We came across a blog written by an anonymous OCD sufferer that illustrates some of the mental contortions the disorder can impose on a person. In an entry dated May 2008, the writer was evidently trying to find the correct spelling of “Asperger’s syndrome,” another disorder marked by restricted, repetitive behaviors: “I try to get online to check whether I should include the S. . . . I have to now go downstairs to check this out in a book....This book has a peculiar smell so I will need to wash my hands after looking up the correct way of writing Asperger.”
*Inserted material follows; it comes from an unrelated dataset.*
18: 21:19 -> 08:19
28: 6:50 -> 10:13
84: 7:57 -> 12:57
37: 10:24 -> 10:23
He went on in this way for an entire page, waffling between various spellings of the word “Asperger.” “I am now ruminating if Asperger should be capitalized,” he continued. “And now of course I have brain fog which is causing me to feel doubt all over again about the S so just to be sure I will check again.” After checking two more times, and writing on and on about his doubts and recheckings, he finally leaves his computer in frustration. Given these kinds of contortions over a simple spelling, it’s easy to see why OCD keeps people from moving forward.
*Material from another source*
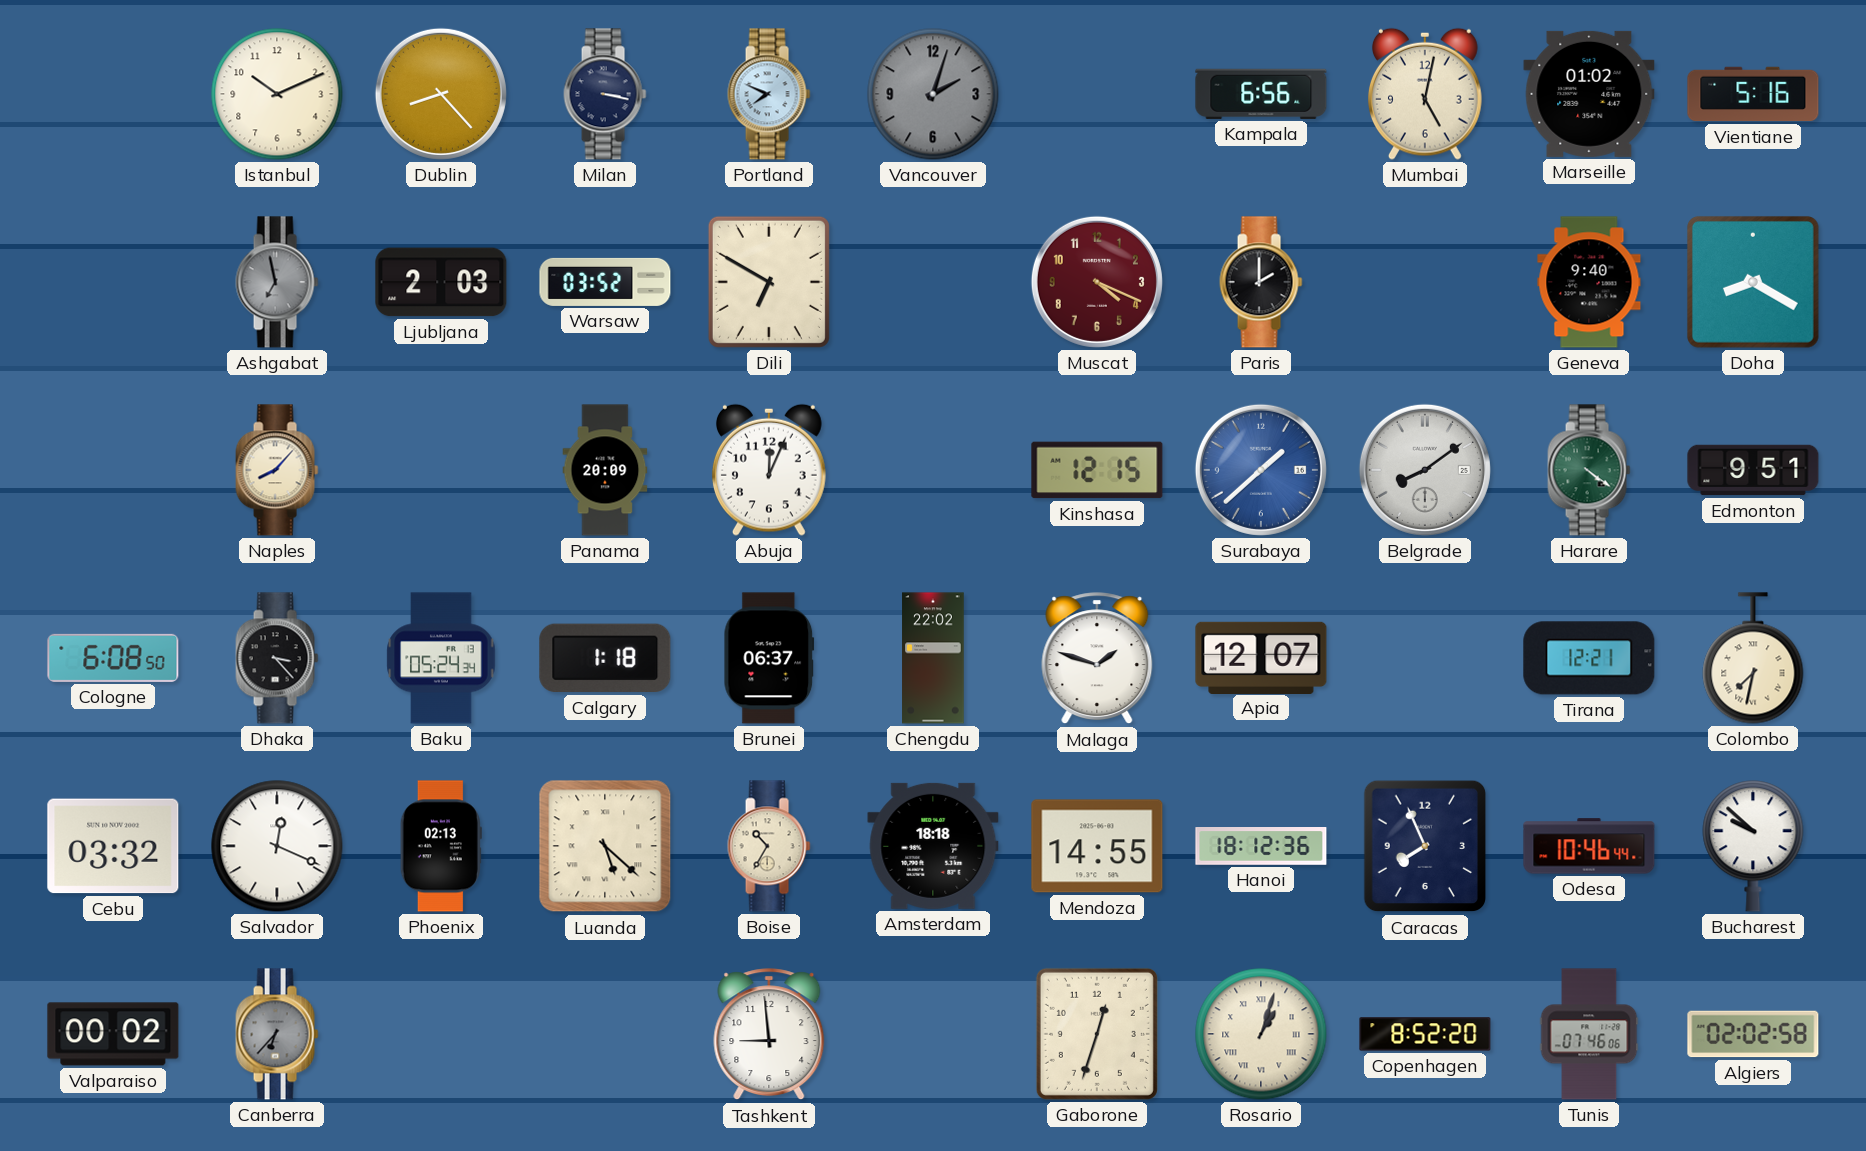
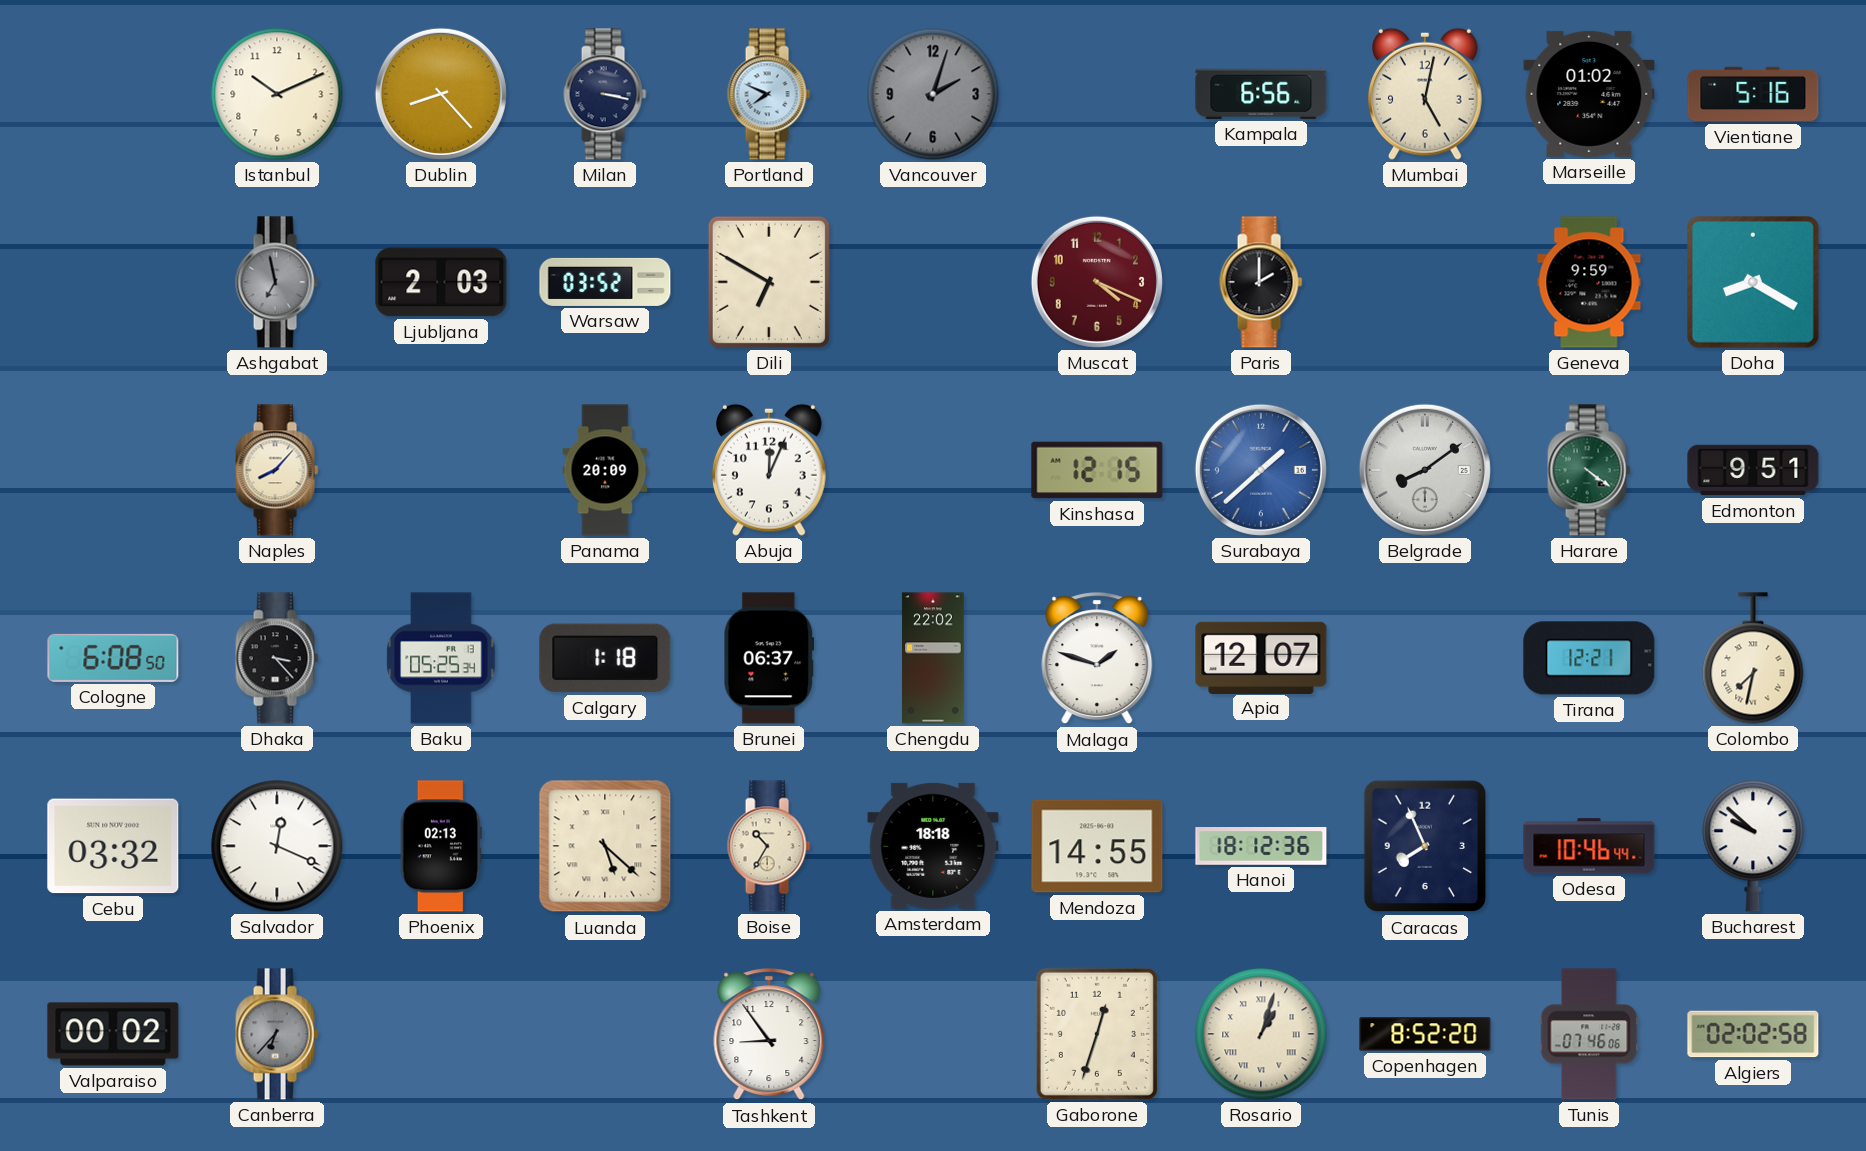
Geneva: 9:40 -> 9:59
Baku: 05:24 -> 05:25
Tashkent: 8:59 -> 8:54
CAN WE PREDICT WHEN OCD SYMPTOMS WILL APPEAR?
Some OCD patients cope with symptoms nearly everywhere they go, while others can predict their symptoms in just one or two situations. One person might be obsessed about avoiding silverware in restaurants, yet feel perfectly comfortable using forks and knives when eating at friends’ homes. Another might hoard computers and other electronic equipment but give not a moment’s thought to the idea of discarding newspapers, food containers, or other materials commonly associated with hoarding. A third OCD sufferer might “white-knuckle” her way through a day at school, avoiding embarrassing rituals around her friends, but experience an explosion of symptoms once she arrives at home.
OCD by the Numbers
Examples of such ruined lives are all around us. The medical community once thought that OCD affected only a handful of people, but with the vast improvement in definitions and diagnostic measures in recent decades, the incidence of OCD is now known to be quite extensive:
• Studies tell us that 6-9 million Americans, or 2-3 percent of the population, suffer from OCD.
• Those numbers translate to about one in forty adults and one in fifty school-aged children.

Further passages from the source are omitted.